FYI.

This story is over 5 years old.

Tech

Q+A With the Creators of 'Quell,' a Photo Series of Kids Choking Themselves and Their Friends on YouTube

Remember all that silly shit you did as a kid? You know: doorbell ditching, throwing toilet paper over houses, sneaking cigarettes, choking yourself to get a quick high. It was hilarious at the time (hell, it probably still is) but after awhile and...

Remember all that silly shit you did as a kid? You know: doorbell ditching, throwing toilet paper over houses, sneaking cigarettes, choking yourself to get a quick high. It was hilarious at the time (hell, it probably still is) but after awhile and enough weekends spent grounded, you probably grew up and forgot about it.

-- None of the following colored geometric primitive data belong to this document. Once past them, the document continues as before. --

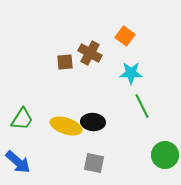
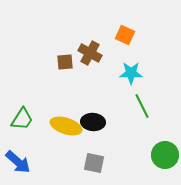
orange square: moved 1 px up; rotated 12 degrees counterclockwise
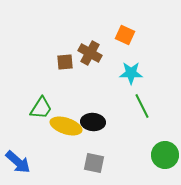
green trapezoid: moved 19 px right, 11 px up
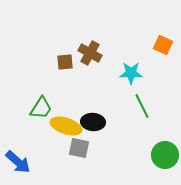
orange square: moved 38 px right, 10 px down
gray square: moved 15 px left, 15 px up
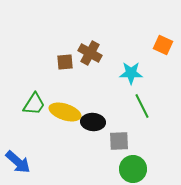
green trapezoid: moved 7 px left, 4 px up
yellow ellipse: moved 1 px left, 14 px up
gray square: moved 40 px right, 7 px up; rotated 15 degrees counterclockwise
green circle: moved 32 px left, 14 px down
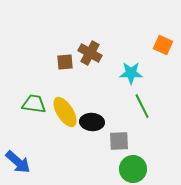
green trapezoid: rotated 115 degrees counterclockwise
yellow ellipse: rotated 40 degrees clockwise
black ellipse: moved 1 px left
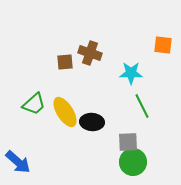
orange square: rotated 18 degrees counterclockwise
brown cross: rotated 10 degrees counterclockwise
green trapezoid: rotated 130 degrees clockwise
gray square: moved 9 px right, 1 px down
green circle: moved 7 px up
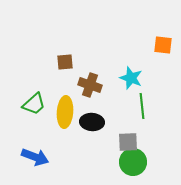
brown cross: moved 32 px down
cyan star: moved 5 px down; rotated 20 degrees clockwise
green line: rotated 20 degrees clockwise
yellow ellipse: rotated 36 degrees clockwise
blue arrow: moved 17 px right, 5 px up; rotated 20 degrees counterclockwise
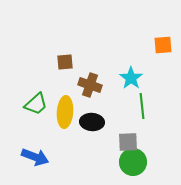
orange square: rotated 12 degrees counterclockwise
cyan star: rotated 15 degrees clockwise
green trapezoid: moved 2 px right
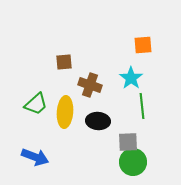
orange square: moved 20 px left
brown square: moved 1 px left
black ellipse: moved 6 px right, 1 px up
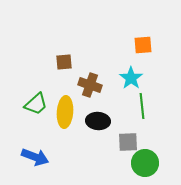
green circle: moved 12 px right, 1 px down
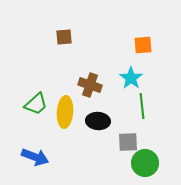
brown square: moved 25 px up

Now imagine being a youngster in the Internet age. All the cool kids are showing off their exploits on Facebook and YouTube, which are then recreated and re-uploaded by scores of others. Call it viral troublemaking if you want. But for all the hundreds of how-to’s describing the perfect toilet roll throwing technique, there’s also a whole lot of kids strangling themselves and their friends on camera to try out the whole euphoria-from-asphyxiation thing. It points to an incredible shift in childhood away from rumor, boasting and private experimentation into a full-blown show-me culture in which everyone else is showing what they’ve pulled off and expect you to do the same.

Advertisement

Brian M. Cassidy and Melanie Shatzky, a pair of award-winning artists that produce the always-brilliant Pigeon Projects, took the phenomenon of YouTube choke videos and addressed it head on. In their work, titled Quell, the duo distilled hundreds of hours of YouTube video into a series of stills that highlight the incredibly personal experiences that are now normal fodder for the Internet. It’s alternately haunting, amusing and flashback-inducing.

Cassidy and Shatzky are currently in Prague, working on their next projects, so I emailed them to talk about Quell and to get a quick update on Pigeon Projects.

Motherboard: How did you guys come up with the concept for Quell?

Melanie: The concept came about while we were doing research for our forthcoming film, Francine. We had written a scene involving the pass out game, and started researching YouTube videos to get a sense of how we might pull realistic performances from our actors. While researching these videos, we felt as though there was something very dangerous and meaningful within the countless hours of footage that the participants themselves were posting online to an anonymous public.

Brian: I played the game a couple of times when I was a kid. Until I came across these videos, I thought me and my friends were the only ones who had tried it. It’s such a stupid thing to do, yet I think it comes from a deeper teenage impulse, consciously or not, to escape the confines of one’s immediate surroundings and limitations. It’s like a brief, disorienting state of euphoria—and somehow teenagers all over the world figure out that it can be done and start experimenting with it. It’s reckless and kids have died while doing it. How did you pick the videos you took stills from? Brian and Melanie: We combed through hours and hours of YouTube videos looking for the most evocative images. It would get really depressing at times. But occasionally we would find an image that had a kind of complexity to it—something that showed not just the extreme results of the game, but that somehow felt simultaneously violent and tender and painterly. And when we found frames that were nuanced in this way, we felt we had something.

Advertisement

Why and how did you start using YouTube as a medium? Brian and Melanie: One of the many things about the pass out game that struck us is the popular impulse to videotape the results, which typically involve seizure-like convulsions, followed by uncomfortable laughter from onlookers. It’s a disturbing ritual that an artist/photographer could never ethically film first hand. So, using this vast growing archive of videos that kids were posting themselves, we were able to use their source material as a starting point for the project.

What’s next for Pigeon Projects and what’s going on in Prague? Brian and Melanie: We’ve just finished a documentary called The Patron Saints, which will be premiering at the Toronto International Film Festival in September. From the festival’s official catalog: “Laced with black humor, The Patron Saints is an unorthodox documentary about a home for the aged and disabled. By turns lyrical and unsettling, the directors eschew more traditional approaches to the subject, opting for a mesmerizing atmospheric treatment and turning narration over to the home's youngest patient and his candid confessions.”

We are also finishing a narrative feature called Francine, starring Academy Award winner, Melissa Leo. From our official synopsis: Academy Award winner Melissa Leo gives a fierce and restrained performance as Francine, a woman struggling to find her place in a downtrodden lakeside town after leaving behind a life in prison. Taking a series of jobs working with animals, Francine turns away those who take an interest in her and instead seeks intimacy in the most unlikely of places. Gritty, elliptical, and voyeuristic, Francine is a portrait of a near-silent misfit and her fragile first steps in an unfamiliar world.